Here’s what puzzles me. Why isn’t the converse equally true or even truer? That is, that in appropriating spending beyond the debt limit Congress is exceeding its authority and the appropriation is illegitimate and should just be ignored.
It seems to me that’s actually the better argument. The 14th amendment guarantees the debt not appropriations. An appropriation is just a federal law. The Congress can reduce the appropriation or eliminate it altogether just by passing another law. The debt on the other hand is beyond the power of Congress to abrogate or reduce other than by appropriations to do so.
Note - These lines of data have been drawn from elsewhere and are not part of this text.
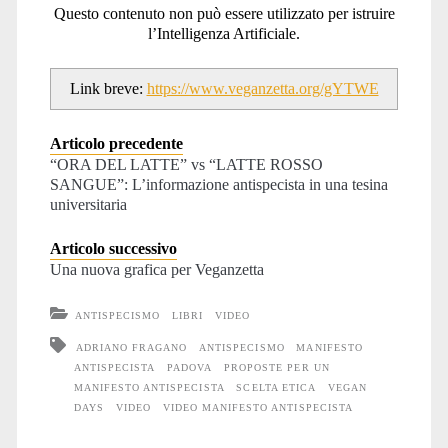
Questo contenuto non può essere utilizzato per istruire
l’Intelligenza Artificiale.
Link breve:
https://www.veganzetta.org/gYTWE
Articolo precedente
“ORA DEL LATTE” vs “LATTE ROSSO
SANGUE”: L’informazione antispecista in una tesina
universitaria
Articolo successivo
Una nuova grafica per Veganzetta
ANTISPECISMO
LIBRI
VIDEO
ADRIANO FRAGANO
ANTISPECISMO
MANIFESTO
ANTISPECISTA
PADOVA
PROPOSTE PER UN
MANIFESTO ANTISPECISTA
SCELTA ETICA
VEGAN
DAYS
VIDEO
VIDEO MANIFESTO ANTISPECISTA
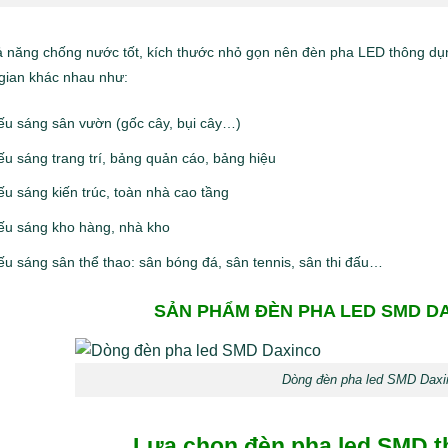
ả năng chống nước tốt, kích thước nhỏ gọn nên đèn pha LED thông dụn
gian khác nhau như:
ếu sáng sân vườn (gốc cây, bụi cây…)
ếu sáng trang trí, bảng quản cáo, bảng hiệu
ếu sáng kiến trúc, toàn nhà cao tầng
ếu sáng kho hàng, nhà kho
ếu sáng sân thể thao: sân bóng đá, sân tennis, sân thi đấu…
SẢN PHẨM
ĐÈN PHA LED SMD
DA
Dòng đèn pha led SMD Daxi
Lựa chọn đèn pha led SMD the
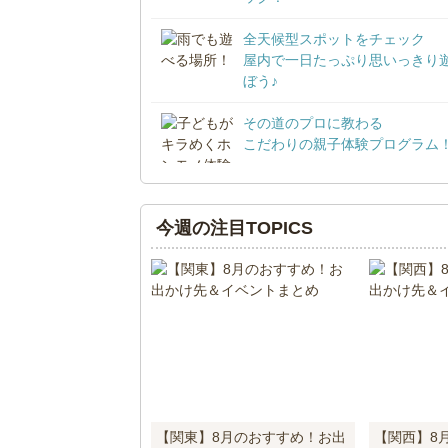
全天候型スポットをチェック
屋内で一日たっぷり思いっきり
ぼう♪
その道のプロに教わる
こだわりの親子体験プログラム
今週の注目TOPICS
【関東】8月のおすすめ！お出
【関西】8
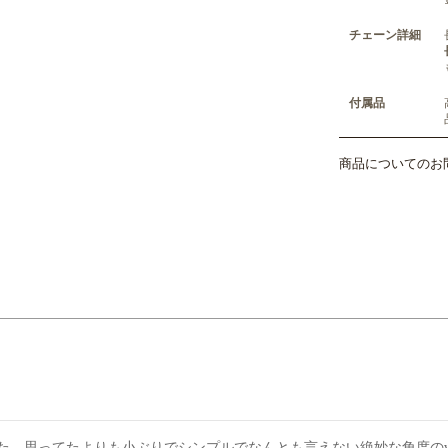
チェーン詳細
付属品
商品についてのお
た。思ってたよりも小ぶりでシンプルでなんとも言えない絶妙な角度の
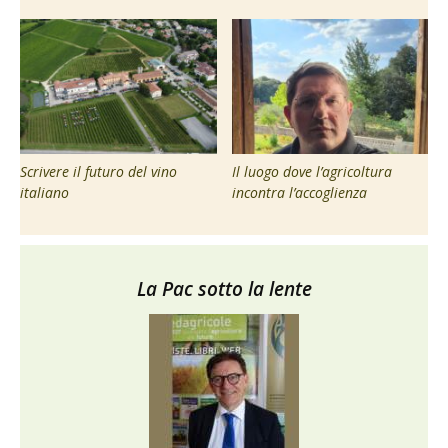
Scrivere il futuro del vino
Il luogo dove l’agricoltura
italiano
incontra l’accoglienza
La Pac sotto la lente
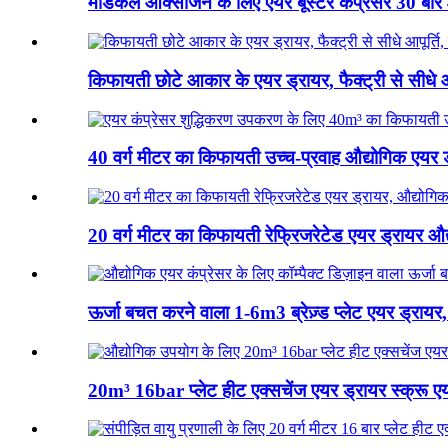
मेडिकल ऑक्सीजन के लिए एयर बूस्टर कंप्रेसर 30 बार 
किफायती छोटे आकार के एयर ड्रायर, फैक्ट्री से सीधे आप
40 वर्ग मीटर का किफायती उच्च-प्रवाह औद्योगिक एयर ड
20 वर्ग मीटर का किफायती रेफ्रिजरेटेड एयर ड्रायर औद
ऊर्जा बचत करने वाला 1-6m3 ब्रेज़्ड प्लेट एयर ड्रायर,
20m³ 16bar प्लेट हीट एक्सचेंज एयर ड्रायर स्क्रू एय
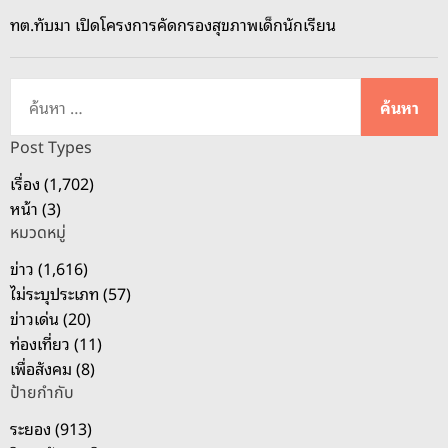
ย
ทต.ทับมา เปิดโครงการคัดกรองสุขภาพเด็กนักเรียน
อ
ง
ดั
ค้
น
น
S
ห
Post Types
M
า
เรื่อง (1,702)
E
สำ
หน้า (3)
ต
ห
ะ
หมวดหมู่
รั
วั
บ
ข่าว (1,616)
น
:
ไม่ระบุประเภท (57)
อ
ข่าวเด่น (20)
อ
ท่องเที่ยว (11)
ก
เพื่อสังคม (8)
สู่
ป้ายกำกับ
จั
ระยอง (913)
ด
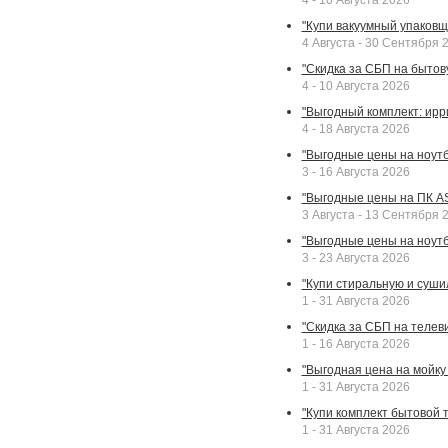
4 - 10 Августа 2026
"Купи вакуумный упаковщи
4 Августа - 30 Сентября 
"Скидка за СБП на бытовую
4 - 10 Августа 2026
"Выгодный комплект: ирр
4 - 18 Августа 2026
"Выгодные цены на ноутбу
3 - 16 Августа 2026
"Выгодные цены на ПК A
3 Августа - 13 Сентября 
"Выгодные цены на ноутб
3 - 23 Августа 2026
"Купи стиральную и суши
1 - 31 Августа 2026
"Скидка за СБП на телев
1 - 16 Августа 2026
"Выгодная цена на мойку 
1 - 31 Августа 2026
"Купи комплект бытовой т
1 - 31 Августа 2026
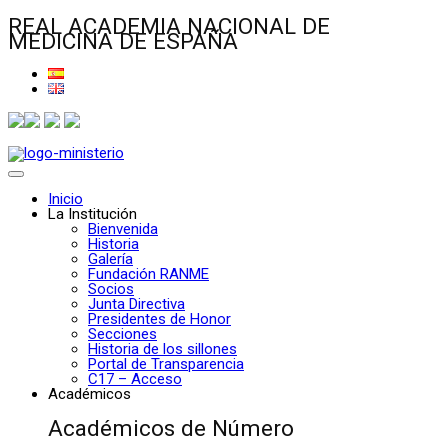
REAL ACADEMIA NACIONAL DE
MEDICINA DE ESPAÑA
Inicio
La Institución
Bienvenida
Historia
Galería
Fundación RANME
Socios
Junta Directiva
Presidentes de Honor
Secciones
Historia de los sillones
Portal de Transparencia
C17 – Acceso
Académicos
Académicos de Número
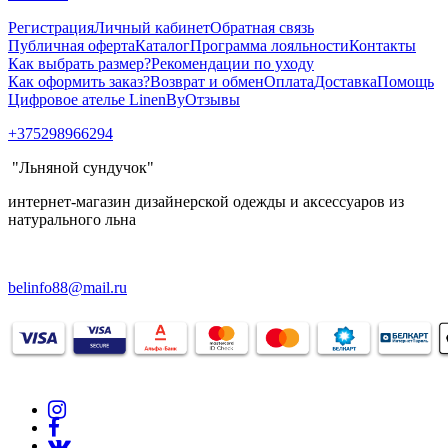
Регистрация
Личный кабинет
Обратная связь
Публичная оферта
Каталог
Программа лояльности
Контакты
Как выбрать размер?
Рекомендации по уходу
Как оформить заказ?
Возврат и обмен
Оплата
Доставка
Помощь
Цифровое ателье LinenBy
Отзывы
+375298966294
"Льняной сундучок"
интернет-магазин дизайнерской одежды и аксессуаров из
натурального льна
belinfo88@mail.ru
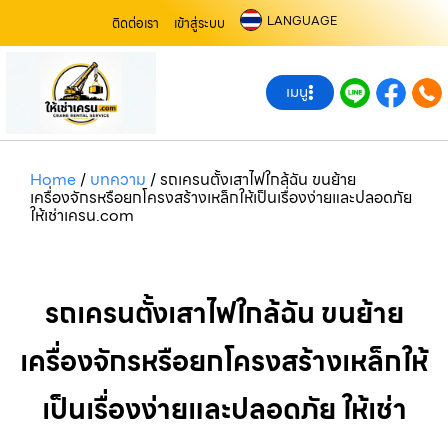
LANGUAGE
ติดต่อเรา
เข้าสู่ระบบ
เมนู
Home
/
บทความ
/
รถเครนตั้งเสาไฟใกล้ฉัน ขนย้าย
เครื่องจักรหรือยกโครงสร้างเหล็กให้เป็นเรื่องง่ายและปลอดภัย
ให้เช่าเครน.com
รถเครนตั้งเสาไฟใกล้ฉัน ขนย้าย
เครื่องจักรหรือยกโครงสร้างเหล็กให้
เป็นเรื่องง่ายและปลอดภัย ให้เช่า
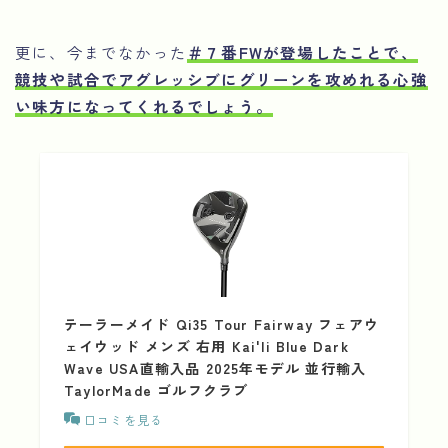
更に、今までなかった
＃７番FWが登場したことで、
競技や試合でアグレッシブにグリーンを攻めれる心強
い味方になってくれるでしょう。
テーラーメイド Qi35 Tour Fairway フェアウ
ェイウッド メンズ 右用 Kai'li Blue Dark
Wave USA直輸入品 2025年モデル 並行輸入
TaylorMade ゴルフクラブ
口コミを見る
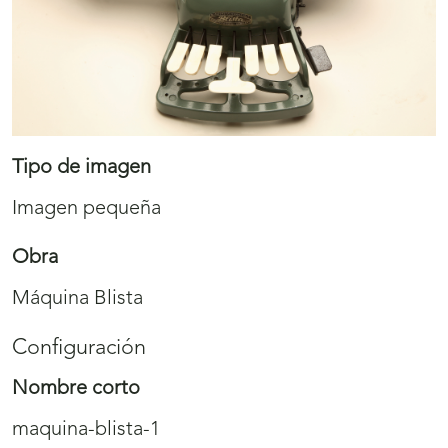
Tipo de imagen
Imagen pequeña
Obra
Máquina Blista
Configuración
Nombre corto
maquina-blista-1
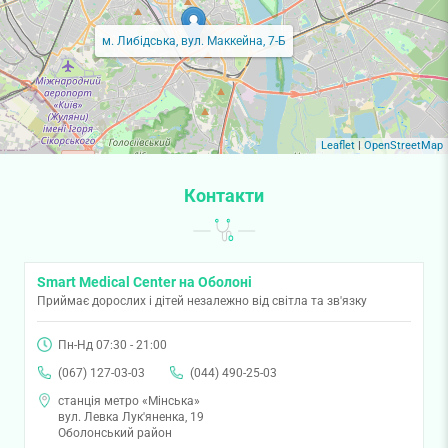
м. Либідська, вул. Маккейна, 7-Б
Leaflet
|
OpenStreetMap
Контакти
Smart Medical Center на Оболоні
Приймає дорослих і дітей незалежно від світла та зв'язку
Пн-Нд 07:30 - 21:00
(067) 127-03-03
(044) 490-25-03
станція метро «Мінська»
вул. Левка Лук'яненка, 19
Оболонський район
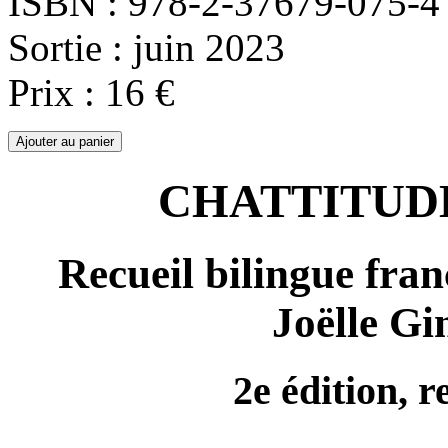
ISBN : 978-2-37679-075-4
Sortie : juin 2023
Prix : 16 €
CHATTITUDE
Recueil bilingue fran
Joëlle Gi
2e édition, 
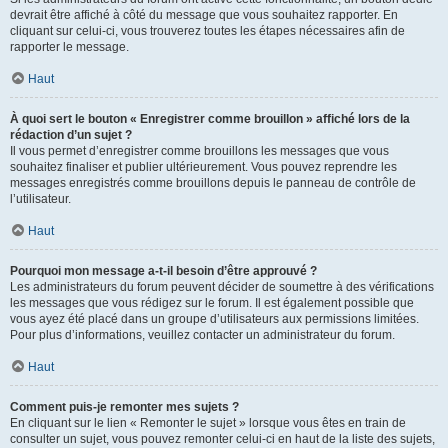
devrait être affiché à côté du message que vous souhaitez rapporter. En
cliquant sur celui-ci, vous trouverez toutes les étapes nécessaires afin de
rapporter le message.
Haut
À quoi sert le bouton « Enregistrer comme brouillon » affiché lors de la
rédaction d’un sujet ?
Il vous permet d’enregistrer comme brouillons les messages que vous
souhaitez finaliser et publier ultérieurement. Vous pouvez reprendre les
messages enregistrés comme brouillons depuis le panneau de contrôle de
l’utilisateur.
Haut
Pourquoi mon message a-t-il besoin d’être approuvé ?
Les administrateurs du forum peuvent décider de soumettre à des vérifications
les messages que vous rédigez sur le forum. Il est également possible que
vous ayez été placé dans un groupe d’utilisateurs aux permissions limitées.
Pour plus d’informations, veuillez contacter un administrateur du forum.
Haut
Comment puis-je remonter mes sujets ?
En cliquant sur le lien « Remonter le sujet » lorsque vous êtes en train de
consulter un sujet, vous pouvez remonter celui-ci en haut de la liste des sujets,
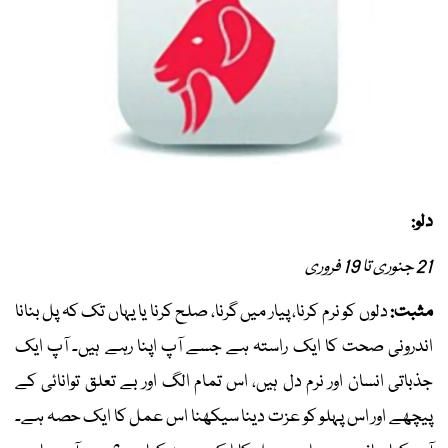
دلو:
21 جنوری تا 19 فروری
مثبت:
دلوں کو نرم کرنا، پیار میں گرنا، صلح کرنا یا یہاں تک کہ پل بنانا
اندرونی صحت کا ایک راستہ ہے جسے آپ اپنا رہے ہیں۔ آپ ایک
جذباتی انسان اور نرم دل ہیں، اس تمام الگ اور بے تعلق توانائی کے
پیچھے اور اس پہلو کو عزت دینا سیکھنا اس عمل کا ایک حصہ ہے۔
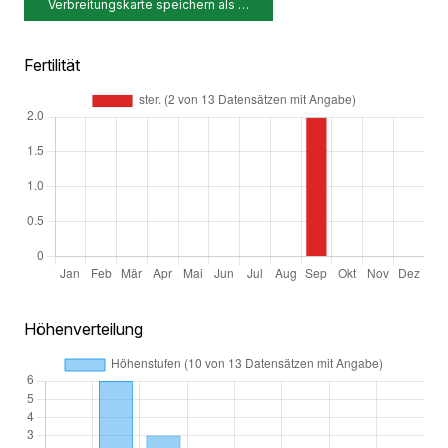
Verbreitungskarte speichern als …
Fertilität
Höhenverteilung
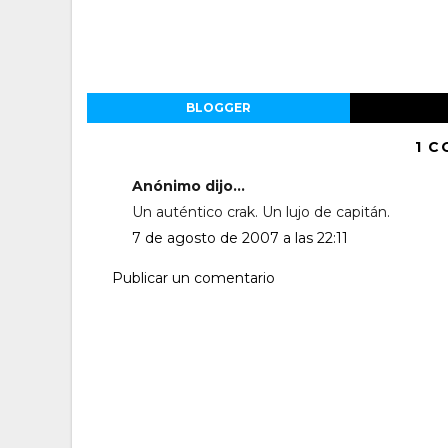
BLOGGER
1 C
Anónimo dijo...
Un auténtico crak. Un lujo de capitán.
7 de agosto de 2007 a las 22:11
Publicar un comentario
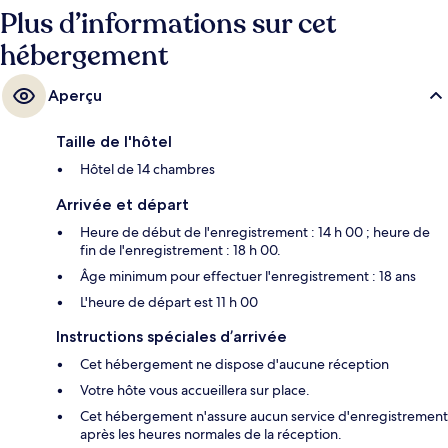
Plus d’informations sur cet
hébergement
Aperçu
Taille de l'hôtel
Hôtel de 14 chambres
Arrivée et départ
Heure de début de l'enregistrement : 14 h 00 ; heure de
fin de l'enregistrement : 18 h 00.
Âge minimum pour effectuer l'enregistrement : 18 ans
L'heure de départ est 11 h 00
Instructions spéciales d’arrivée
Cet hébergement ne dispose d'aucune réception
Votre hôte vous accueillera sur place.
Cet hébergement n'assure aucun service d'enregistrement
après les heures normales de la réception.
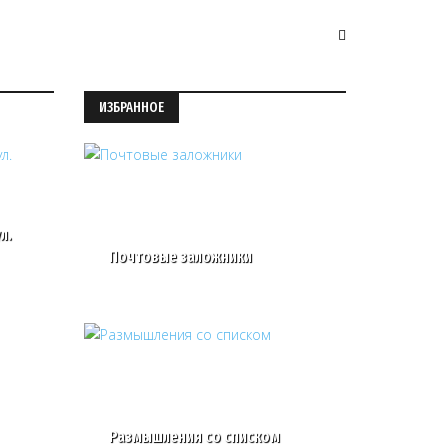
ИЗБРАННОЕ
л.
Почтовые заложники
Размышления со списком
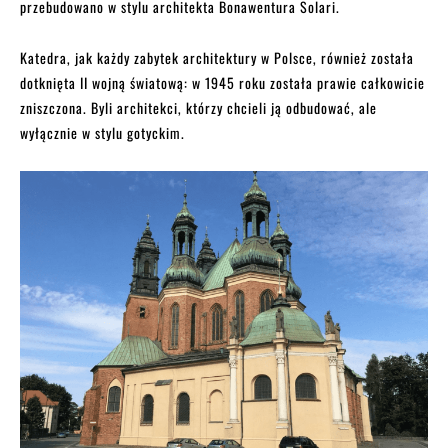
przebudowano w stylu architekta Bonawentura Solari.
Katedra, jak każdy zabytek architektury w Polsce, również została
dotknięta II wojną światową: w 1945 roku została prawie całkowicie
zniszczona. Byli architekci, którzy chcieli ją odbudować, ale
wyłącznie w stylu gotyckim.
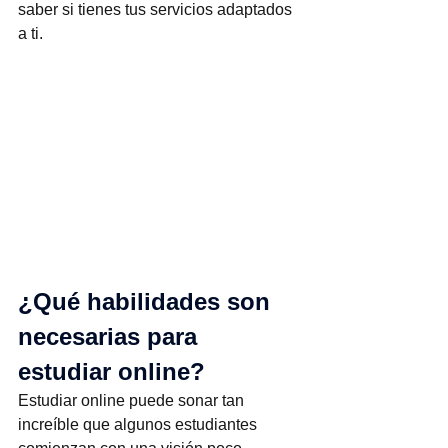
saber si tienes tus servicios adaptados 
a ti.
¿Qué habilidades son 
necesarias para 
estudiar online?
Estudiar online puede sonar tan 
increíble que algunos estudiantes 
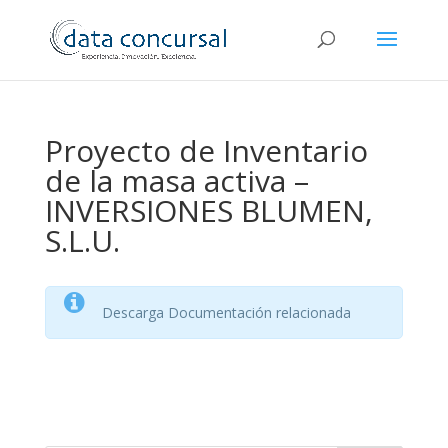
Proyecto de Inventario
de la masa activa –
INVERSIONES BLUMEN,
S.L.U.
Descarga Documentación relacionada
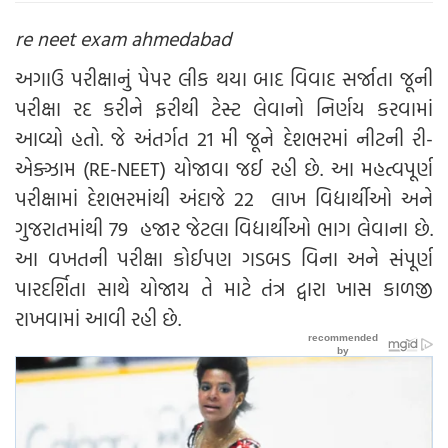
re neet exam ahmedabad
અગાઉ પરીક્ષાનું પેપર લીક થયા બાદ વિવાદ સર્જાતા જૂની
પરીક્ષા રદ કરીને ફરીથી ટેસ્ટ લેવાનો નિર્ણય કરવામાં
આવ્યો હતો. જે અંતર્ગત 21 મી જૂને દેશભરમાં નીટની રી-
એક્ઝામ (RE-NEET) યોજાવા જઈ રહી છે. આ મહત્વપૂર્ણ
પરીક્ષામાં દેશભરમાંથી અંદાજે 22 લાખ વિદ્યાર્થીઓ અને
ગુજરાતમાંથી 79 હજાર જેટલા વિદ્યાર્થીઓ ભાગ લેવાના છે.
આ વખતની પરીક્ષા કોઈપણ ગડબડ વિના અને સંપૂર્ણ
પારદર્શિતા સાથે યોજાય તે માટે તંત્ર દ્વારા ખાસ કાળજી
રાખવામાં આવી રહી છે.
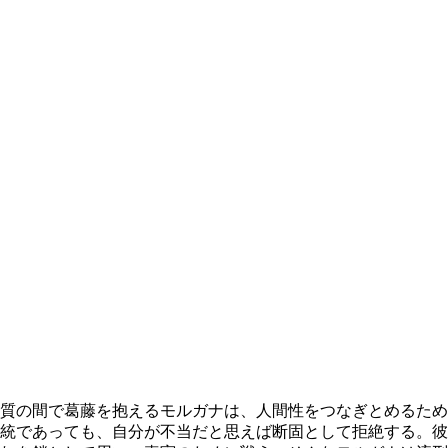
質の間で葛藤を抱える
モルガナ
は、人間性をつなぎとめるため
統であっても、自分が不当だと思えば断固として拒絶する。彼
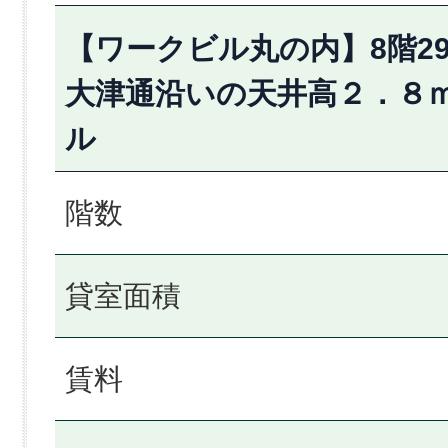
【ワークビル丸の内】8階29
大津通沿いの天井高２．８
ル
階数
貸室面積
賃料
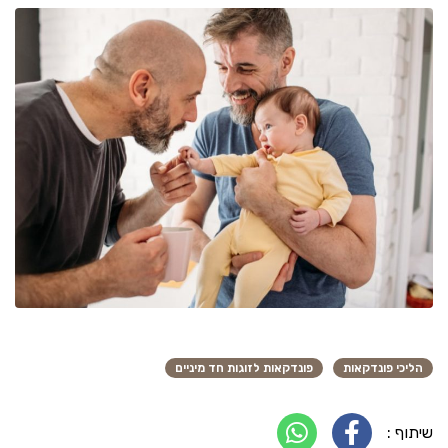
הליכי פונדקאות
פונדקאות לזוגות חד מיניים
שיתוף :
I know that there are people who believe that the federal government as a monetary sovereign does not have debts. They’re confused. The Treasury issues bonds and bonds are by definition debt instruments. It would be more accurate to say that the federal government as a monetary sovereign does not require debt to finance its operations. I have my doubts about even this since I wonder to what degree the federal government is actually a monetary sovereign. The federal government and the Federal Reserve are not synonymous and the Federal Reserve is a public/private hybrid, not a government department.
The Treasury can certainly always print more money. However, it can’t force the Federal Reserve to honor its checks. To me that implies limits to the federal government’s monetary sovereignty. But back to the original question.
So, help me out here. Why is the debt limit redundant?